Lors de la réunion hebdomadaire du mardi 14 janvier, les membres du gouvernement ont pris un arrêté qui vise à alléger les mesures de régulation de marché en vigueur pour le secteur des tubes et tuyaux en PVC. Ainsi, la société ESQ, qui jouissait depuis de nombreuses années de six mesures STOP* pour certains de ses tubes et tuyaux en plastique, n’est désormais concernée que par deux mesures de protection beaucoup moins avantageuses. Il s’agit en effet de quotas toutes origines et provenances pour l’importation de 70 tonnes sur deux types de tuyaux. Ce qui correspond à 30 % des besoins du marché. Cette mesure « intermédiaire et transitoire », a souligné le président du gouvernement Thierry Santa, est valable pour une durée de deux ans.

Le dialogue reste ouvert

Cette décision fait suite à une étude réalisée par la direction des Affaires économiques (DAE) et à un avis rendu par l’Autorité de la concurrence de la Nouvelle-Calédonie. Elle s’inscrit également dans l’esprit de la réforme du dispositif des régulations de marché adoptée au Congrès en 2019 qui vise à inciter les entreprises bénéficiaires à être plus compétitives, mais aussi à satisfaire les consommateurs à travers une meilleure qualité du produit, un prix plus attractif et un plus grand choix. L’ouverture du marché sur le secteur des tubes et tuyaux est donc conforme à ces objectifs, mais elle n’empêchera pas de « poursuivre le dialogue avec la société ESQ », a assuré le président du gouvernement.
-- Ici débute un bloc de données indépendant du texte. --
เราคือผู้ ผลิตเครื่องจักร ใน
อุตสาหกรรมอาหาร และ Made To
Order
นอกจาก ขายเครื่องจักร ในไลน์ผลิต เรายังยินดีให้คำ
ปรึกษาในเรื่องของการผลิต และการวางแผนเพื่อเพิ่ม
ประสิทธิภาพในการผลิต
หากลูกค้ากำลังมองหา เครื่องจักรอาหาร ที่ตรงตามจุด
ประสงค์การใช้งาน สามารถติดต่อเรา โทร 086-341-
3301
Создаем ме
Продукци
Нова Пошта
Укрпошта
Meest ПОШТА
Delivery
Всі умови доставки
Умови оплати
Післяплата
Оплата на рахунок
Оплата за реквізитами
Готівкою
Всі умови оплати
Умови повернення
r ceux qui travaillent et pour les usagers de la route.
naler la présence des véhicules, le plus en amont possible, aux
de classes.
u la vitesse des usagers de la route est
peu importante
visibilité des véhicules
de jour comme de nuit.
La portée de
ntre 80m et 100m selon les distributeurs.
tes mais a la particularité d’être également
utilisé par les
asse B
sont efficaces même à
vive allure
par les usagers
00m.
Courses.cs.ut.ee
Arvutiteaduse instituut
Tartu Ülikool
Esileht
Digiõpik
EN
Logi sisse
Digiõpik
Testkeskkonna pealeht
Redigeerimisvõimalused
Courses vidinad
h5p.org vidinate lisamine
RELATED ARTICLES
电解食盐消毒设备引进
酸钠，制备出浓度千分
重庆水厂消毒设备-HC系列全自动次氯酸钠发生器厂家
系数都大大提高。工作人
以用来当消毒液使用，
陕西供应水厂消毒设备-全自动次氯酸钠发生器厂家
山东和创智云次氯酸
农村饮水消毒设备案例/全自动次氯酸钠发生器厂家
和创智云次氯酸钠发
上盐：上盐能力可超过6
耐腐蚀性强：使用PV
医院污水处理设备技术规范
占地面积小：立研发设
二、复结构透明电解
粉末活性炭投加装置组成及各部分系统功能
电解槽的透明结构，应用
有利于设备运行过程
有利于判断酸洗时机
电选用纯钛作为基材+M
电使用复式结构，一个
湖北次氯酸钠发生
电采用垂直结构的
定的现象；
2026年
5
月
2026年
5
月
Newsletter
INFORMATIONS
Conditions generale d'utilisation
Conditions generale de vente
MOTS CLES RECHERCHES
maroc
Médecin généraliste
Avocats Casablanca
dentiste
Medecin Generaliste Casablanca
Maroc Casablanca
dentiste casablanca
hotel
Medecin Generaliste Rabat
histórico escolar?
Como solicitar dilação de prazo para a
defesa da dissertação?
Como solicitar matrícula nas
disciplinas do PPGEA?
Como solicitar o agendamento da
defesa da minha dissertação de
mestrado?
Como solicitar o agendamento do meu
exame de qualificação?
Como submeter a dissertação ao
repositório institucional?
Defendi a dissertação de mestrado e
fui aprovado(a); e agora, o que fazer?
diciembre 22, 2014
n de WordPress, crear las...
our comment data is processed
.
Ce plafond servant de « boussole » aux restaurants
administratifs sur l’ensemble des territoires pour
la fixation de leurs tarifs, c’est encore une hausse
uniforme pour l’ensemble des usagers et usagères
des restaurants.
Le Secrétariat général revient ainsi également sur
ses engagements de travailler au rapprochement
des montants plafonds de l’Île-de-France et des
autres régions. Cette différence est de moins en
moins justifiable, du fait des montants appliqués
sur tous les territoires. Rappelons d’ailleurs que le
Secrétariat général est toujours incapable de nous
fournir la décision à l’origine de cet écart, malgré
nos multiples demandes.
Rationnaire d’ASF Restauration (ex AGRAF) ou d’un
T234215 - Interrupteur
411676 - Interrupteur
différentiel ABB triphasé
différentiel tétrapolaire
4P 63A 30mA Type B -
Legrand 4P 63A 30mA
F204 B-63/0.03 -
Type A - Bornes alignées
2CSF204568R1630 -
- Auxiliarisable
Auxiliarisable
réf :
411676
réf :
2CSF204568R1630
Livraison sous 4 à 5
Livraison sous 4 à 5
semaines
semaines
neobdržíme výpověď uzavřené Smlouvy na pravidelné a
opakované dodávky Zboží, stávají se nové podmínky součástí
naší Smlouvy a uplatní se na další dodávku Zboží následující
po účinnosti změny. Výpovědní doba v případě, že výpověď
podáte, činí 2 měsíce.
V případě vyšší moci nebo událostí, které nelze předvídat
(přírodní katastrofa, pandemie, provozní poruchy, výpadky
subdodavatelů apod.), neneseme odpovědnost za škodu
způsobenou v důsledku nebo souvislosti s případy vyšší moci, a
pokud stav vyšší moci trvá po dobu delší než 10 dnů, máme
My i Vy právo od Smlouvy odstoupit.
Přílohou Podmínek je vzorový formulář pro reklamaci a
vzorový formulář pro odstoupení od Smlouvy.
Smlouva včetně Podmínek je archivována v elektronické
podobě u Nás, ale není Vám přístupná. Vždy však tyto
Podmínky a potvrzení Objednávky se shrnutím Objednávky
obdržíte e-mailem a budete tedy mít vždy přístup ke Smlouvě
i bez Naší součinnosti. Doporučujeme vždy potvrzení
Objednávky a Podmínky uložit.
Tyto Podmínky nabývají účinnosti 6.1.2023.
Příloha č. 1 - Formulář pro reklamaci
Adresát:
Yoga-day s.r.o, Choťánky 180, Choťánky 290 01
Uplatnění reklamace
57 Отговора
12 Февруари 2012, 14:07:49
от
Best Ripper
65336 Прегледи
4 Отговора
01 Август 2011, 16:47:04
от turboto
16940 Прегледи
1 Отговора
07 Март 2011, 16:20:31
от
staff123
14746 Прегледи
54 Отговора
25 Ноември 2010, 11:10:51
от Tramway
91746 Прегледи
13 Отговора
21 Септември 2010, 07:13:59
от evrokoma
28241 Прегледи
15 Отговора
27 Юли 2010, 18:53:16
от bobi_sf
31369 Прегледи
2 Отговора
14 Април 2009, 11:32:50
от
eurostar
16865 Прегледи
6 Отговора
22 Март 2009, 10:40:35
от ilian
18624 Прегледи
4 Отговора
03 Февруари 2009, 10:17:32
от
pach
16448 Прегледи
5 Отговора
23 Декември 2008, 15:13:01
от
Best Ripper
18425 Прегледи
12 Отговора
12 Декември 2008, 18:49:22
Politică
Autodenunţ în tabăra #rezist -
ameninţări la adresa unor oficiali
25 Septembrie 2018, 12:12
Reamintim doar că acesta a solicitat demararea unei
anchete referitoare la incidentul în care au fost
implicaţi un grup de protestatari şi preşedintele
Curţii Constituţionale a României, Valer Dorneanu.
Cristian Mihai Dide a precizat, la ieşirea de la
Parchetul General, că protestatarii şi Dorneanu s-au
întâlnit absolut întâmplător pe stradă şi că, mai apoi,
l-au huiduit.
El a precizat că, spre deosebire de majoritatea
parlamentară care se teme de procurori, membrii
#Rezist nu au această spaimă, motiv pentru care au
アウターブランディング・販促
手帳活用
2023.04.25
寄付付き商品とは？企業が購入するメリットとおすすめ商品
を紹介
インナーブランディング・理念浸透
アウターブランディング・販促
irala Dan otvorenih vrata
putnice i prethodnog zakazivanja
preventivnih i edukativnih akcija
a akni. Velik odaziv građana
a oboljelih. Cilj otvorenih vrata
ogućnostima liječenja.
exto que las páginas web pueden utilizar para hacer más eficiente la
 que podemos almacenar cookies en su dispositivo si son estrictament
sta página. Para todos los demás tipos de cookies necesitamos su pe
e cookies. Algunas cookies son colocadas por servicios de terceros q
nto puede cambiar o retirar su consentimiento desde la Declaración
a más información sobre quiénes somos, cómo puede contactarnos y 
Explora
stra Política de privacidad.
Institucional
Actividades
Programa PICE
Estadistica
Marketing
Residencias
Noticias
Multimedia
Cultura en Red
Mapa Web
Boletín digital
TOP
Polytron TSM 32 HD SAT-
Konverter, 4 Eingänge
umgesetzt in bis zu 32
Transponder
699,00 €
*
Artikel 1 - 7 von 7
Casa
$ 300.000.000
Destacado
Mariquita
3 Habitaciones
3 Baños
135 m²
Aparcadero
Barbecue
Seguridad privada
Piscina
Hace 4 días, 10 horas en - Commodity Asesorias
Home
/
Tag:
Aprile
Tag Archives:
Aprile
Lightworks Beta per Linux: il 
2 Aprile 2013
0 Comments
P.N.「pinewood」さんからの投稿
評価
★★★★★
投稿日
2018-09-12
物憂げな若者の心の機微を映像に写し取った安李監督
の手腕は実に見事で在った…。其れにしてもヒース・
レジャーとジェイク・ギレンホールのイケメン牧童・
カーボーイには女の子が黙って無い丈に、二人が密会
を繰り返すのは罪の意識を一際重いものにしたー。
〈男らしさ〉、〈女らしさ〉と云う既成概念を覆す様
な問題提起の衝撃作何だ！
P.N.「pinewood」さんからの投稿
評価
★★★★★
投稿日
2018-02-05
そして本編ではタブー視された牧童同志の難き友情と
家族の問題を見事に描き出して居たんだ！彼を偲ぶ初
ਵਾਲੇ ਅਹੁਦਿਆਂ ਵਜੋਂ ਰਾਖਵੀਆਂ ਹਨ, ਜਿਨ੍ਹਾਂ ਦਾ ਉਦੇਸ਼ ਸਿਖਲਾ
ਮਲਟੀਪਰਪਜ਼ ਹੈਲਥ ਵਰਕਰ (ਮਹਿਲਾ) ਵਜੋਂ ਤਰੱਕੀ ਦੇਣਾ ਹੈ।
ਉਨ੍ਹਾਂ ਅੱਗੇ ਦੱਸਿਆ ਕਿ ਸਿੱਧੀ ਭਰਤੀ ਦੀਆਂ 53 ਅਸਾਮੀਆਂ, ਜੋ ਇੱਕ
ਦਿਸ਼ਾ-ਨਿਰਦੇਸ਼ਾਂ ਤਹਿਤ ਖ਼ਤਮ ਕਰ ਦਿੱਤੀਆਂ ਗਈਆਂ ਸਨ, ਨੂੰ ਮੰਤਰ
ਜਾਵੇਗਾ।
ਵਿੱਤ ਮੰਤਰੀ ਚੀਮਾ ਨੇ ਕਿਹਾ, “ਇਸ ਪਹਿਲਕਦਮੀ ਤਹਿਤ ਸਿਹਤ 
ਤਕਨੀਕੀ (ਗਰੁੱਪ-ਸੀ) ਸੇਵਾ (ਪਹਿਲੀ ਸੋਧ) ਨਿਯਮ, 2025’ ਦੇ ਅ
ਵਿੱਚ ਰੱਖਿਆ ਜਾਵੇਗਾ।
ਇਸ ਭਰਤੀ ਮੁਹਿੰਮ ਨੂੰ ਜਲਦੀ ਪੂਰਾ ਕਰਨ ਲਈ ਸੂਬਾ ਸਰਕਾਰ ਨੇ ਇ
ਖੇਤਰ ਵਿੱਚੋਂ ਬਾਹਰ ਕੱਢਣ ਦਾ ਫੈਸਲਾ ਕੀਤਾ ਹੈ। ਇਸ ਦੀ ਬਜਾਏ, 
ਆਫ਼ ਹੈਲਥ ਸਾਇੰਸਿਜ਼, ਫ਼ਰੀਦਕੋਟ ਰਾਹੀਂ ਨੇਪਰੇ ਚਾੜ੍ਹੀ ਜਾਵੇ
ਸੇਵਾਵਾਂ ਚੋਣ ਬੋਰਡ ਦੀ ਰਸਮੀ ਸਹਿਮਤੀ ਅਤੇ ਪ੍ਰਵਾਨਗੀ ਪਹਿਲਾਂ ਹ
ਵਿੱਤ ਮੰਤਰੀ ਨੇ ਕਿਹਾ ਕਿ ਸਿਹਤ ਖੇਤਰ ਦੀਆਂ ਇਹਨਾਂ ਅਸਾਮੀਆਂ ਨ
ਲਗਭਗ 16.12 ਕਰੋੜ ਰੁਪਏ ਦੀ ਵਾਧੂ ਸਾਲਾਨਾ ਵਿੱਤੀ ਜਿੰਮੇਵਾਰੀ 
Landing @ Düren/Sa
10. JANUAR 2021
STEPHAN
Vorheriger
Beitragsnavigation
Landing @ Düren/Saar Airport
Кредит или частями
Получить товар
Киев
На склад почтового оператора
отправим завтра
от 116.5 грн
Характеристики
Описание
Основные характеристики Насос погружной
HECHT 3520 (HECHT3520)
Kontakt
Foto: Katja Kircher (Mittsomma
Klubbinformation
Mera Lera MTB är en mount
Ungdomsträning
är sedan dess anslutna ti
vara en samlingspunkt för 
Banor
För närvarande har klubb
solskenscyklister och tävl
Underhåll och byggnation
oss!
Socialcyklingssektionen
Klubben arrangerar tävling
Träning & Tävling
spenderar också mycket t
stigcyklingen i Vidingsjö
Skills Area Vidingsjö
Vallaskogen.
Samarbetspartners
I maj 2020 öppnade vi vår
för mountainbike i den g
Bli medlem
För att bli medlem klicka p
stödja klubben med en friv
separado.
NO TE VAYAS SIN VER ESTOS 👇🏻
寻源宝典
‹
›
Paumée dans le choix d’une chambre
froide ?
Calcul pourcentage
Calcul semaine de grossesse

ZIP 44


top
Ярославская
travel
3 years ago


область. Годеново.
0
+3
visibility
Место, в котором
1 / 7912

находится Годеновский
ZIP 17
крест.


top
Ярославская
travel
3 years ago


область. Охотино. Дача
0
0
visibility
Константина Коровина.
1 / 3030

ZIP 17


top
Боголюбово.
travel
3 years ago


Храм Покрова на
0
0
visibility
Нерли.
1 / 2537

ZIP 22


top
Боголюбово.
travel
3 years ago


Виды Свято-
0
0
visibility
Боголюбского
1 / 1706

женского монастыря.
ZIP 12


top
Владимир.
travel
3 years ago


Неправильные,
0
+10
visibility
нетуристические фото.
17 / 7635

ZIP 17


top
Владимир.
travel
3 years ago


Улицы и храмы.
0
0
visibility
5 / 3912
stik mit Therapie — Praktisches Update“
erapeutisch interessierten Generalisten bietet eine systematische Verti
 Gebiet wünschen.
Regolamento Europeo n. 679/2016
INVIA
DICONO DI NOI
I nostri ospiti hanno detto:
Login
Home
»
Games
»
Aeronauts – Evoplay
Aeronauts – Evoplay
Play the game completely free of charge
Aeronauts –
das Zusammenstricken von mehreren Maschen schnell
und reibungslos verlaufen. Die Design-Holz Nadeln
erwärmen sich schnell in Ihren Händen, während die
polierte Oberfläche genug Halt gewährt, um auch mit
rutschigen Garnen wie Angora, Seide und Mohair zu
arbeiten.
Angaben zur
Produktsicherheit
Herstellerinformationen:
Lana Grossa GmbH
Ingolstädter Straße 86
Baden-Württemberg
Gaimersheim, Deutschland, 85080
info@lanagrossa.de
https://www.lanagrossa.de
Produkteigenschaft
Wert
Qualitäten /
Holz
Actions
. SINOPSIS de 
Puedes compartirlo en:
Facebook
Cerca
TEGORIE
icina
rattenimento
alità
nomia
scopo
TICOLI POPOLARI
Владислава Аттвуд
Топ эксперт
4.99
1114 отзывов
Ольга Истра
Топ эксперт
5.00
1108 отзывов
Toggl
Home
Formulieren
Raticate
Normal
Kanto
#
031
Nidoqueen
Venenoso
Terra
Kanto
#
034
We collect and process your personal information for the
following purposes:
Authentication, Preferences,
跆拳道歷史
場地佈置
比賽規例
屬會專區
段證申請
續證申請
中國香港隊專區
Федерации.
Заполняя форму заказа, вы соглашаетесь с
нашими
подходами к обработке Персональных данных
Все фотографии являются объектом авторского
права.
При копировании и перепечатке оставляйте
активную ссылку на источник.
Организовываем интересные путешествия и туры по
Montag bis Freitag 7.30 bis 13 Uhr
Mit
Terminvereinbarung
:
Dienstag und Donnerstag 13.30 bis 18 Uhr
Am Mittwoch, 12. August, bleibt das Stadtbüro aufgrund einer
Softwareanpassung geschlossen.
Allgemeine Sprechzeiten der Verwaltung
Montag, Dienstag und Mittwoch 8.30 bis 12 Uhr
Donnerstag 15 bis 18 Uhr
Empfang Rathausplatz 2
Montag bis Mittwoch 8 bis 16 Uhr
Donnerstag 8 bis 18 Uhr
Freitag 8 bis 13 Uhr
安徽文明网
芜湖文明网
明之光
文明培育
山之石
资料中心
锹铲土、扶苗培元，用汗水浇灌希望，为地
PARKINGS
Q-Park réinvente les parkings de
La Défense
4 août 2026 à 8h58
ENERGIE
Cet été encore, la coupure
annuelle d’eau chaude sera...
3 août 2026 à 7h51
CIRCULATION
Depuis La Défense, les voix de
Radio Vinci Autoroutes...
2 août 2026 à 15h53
* Les mesures STOP sont les plus restrictives du dispositif de régulation des marchés.

 

Le dispositif de régulation des marchés

Les protections de marché visent à faciliter l’écoulement des produits fabriqués en Nouvelle-Calédonie par la restriction ou l’interdiction des importations de produits concurrents. Réformé l’an dernier, ce dispositif doit faire l’objet, d’ici à février 2024, d’une révision de l’ensemble des mesures accordées par le passé. Pour rappel, l’octroi à une entreprise d’une protection de marché est nécessairement assorti de contreparties, telles que l’amélioration de la qualité des produits, la baisse des prix, de nouveaux  investissements, la création d’emplois ou encore des engagements en matière de développement durable, de compétitivité, de rééquilibrage, etc.